Narrow escape

We called a car and took it further along Naivasha to the next lake along, formerly a salt lake with flamingos and now freshwater with fish. The restaurant overlooked the small lake, with a couple of warthogs grazing on bent knee by the shore. It was all a little like being at the Punjab Club, with fewer people and more attention to the pleasantness of the environment.

Along the way, we chatted idly about the most dangerous animals – not the hippo, it turns out, which kills about 500 people a year. Above it are mosquitos, dogs and snakes, though the internet clickbait we read didn’t specify what kind of snake, or indeed what kind of mosquito, so hard to know how seriously to take it.

Lake Naivasha and its environs are filled with colonial estates and the difference between the lush, beautiful game reserves with rolling lawns, lakeside vistas, healthy wildlife and well-trained servants on one hand, and the grubby, dilapidated workers’ barracks on the other (leave alone the markets with their open drains) is striking and rather discomfiting.

As the tables filled, I realised all the other diners were white except for one couple who were black. All the staff were black. We eavesdropped a bit on one of the other tables, a very Home Counties group, grumbling about Brexit but clearly (and rather surprisingly) from the Remainer side. Six years on and it’s still being probed like a sore tooth, the only analogy I can think of is the invasion of Iraq. Fortunately one of them did betray a Telegraph affinity by remarking on the news that Ukraine has been sending women and children to safety while keeping the men back to fight – ‘you wouldn’t see that in Diversity Britain’ he huffed.

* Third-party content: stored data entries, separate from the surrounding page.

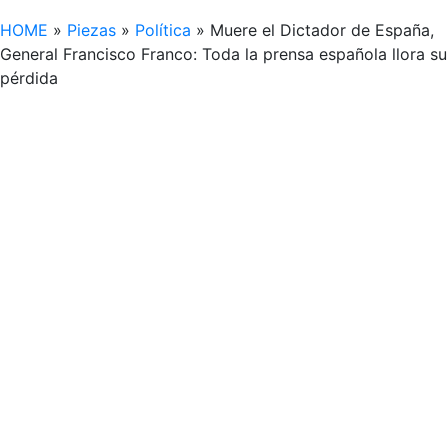
HOME
»
Piezas
»
Política
»
Muere el Dictador de España,
General Francisco Franco: Toda la prensa española llora su
pérdida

After lunch (which ended with a tasty sticky toffee pudding) we stopped at the farm shop then went on to Crater Lake for a walk. This turned out to be a reasonable distance away, in another animal sanctuary with a hefty entrance fee. The walk was around the rim of the crater and I was a bit reluctant as I was dressed nicely (by my admittedly low standards) including in a long linen skirt. But I tied it in a knot and off we went, told that we wouldn’t need a guide (rare in this country) as the trail was well marked and the dangerous animals were on the other side. ‘Only rabbits’ said the man taking our entrance fee, and in the next breath advised us to keep to the high trail around the crater rim, as lower down the bush was dense enough that we would not see the wild buffalo until it was too late.

The trail began with a couple of small volcanic hills, which I struggleed with – not the ascent, though they were quite sharp, but the descent as both were covered in loose gravel and even the larger stones were loose. This is the kind of trail I am least comfortable on, as I am always nervous going downhill and feel extra unsteady on my feet, and this time because of my nice skirt I couldn’t even do my usual undignified thing of sliding down on my rear.

It was very pretty though – the lake fringed by dense forest, the green and orange cliffs around around, rising to where we stood in light and shadow with clouds overhead in a vivid blue sky. The terrain, treacherous as it was, was scattered with obsidian. Every now and then a view of the outside would open up, and we’d see herds of impala, once with males fighting.

About an hour in, so halfway through the walk, the GF said, sharply, ‘stop, go back’ and I stopped and stepped back staring, for just before us was the largest snake I’d ever seen in the wild, at least seven feet or more, thick and yellowish brown. It coiled and slithered and the two of us backed away. Eventually it also went away and after a good wait, we walked on, unable to give that spot a berth as it was a narrow stony outcrop that had to be climbed, but hyper vigilant about every overhanging bit of rock. I equipped myself with a stick and the GF pulled his glasses on more firmly (both of us remembering the tale of the spitting cobra told by our cook in Kilifi) and we went on, very shaken.

I told myself, and the GF, that it couldn’t possibly be a poisonous snake, as it was so big and robust it was clearly a strangler. We talked a bit about what we’d do if one of us were to be bitten by a snake, tried to remember if sucking out poison is deprecated, and decided that we’d try to use the crater’s echo to shout for help and then try to make our way together to the start of the trail. We decided to ask the reception what kind of snake it might have been and I remarked that they’d probably saw it was the most harmless snake in Kenya, in fact people keep it in their roofthatch as it eats mosquitos and our fright would be thoroughly mocked.

At one point we heard a very large animal tramping through the undergrowth and nearly leapt up the nearest tree except there weren’t any at that time.

It remained a beautiful walk though, and in under the two hours allotted to it, we arrived at the start where we asked them about the snake and saw their smiles freeze and their eyes widen in horror. A black mamba, apparently, and word quietly went around. I don’t think anyone will be allowed there without a guide any more, at least for a while.

We returned to our place where the hippos were making their way from the lake to the meadows and passing rather close to our back garden. Where yesterday I’d been a bit nervous when they came this close and insisted the GF come inside, today I peered for a closer look. ‘Far from the most dangerous animal we’ve encountered today,’ the GF remarked.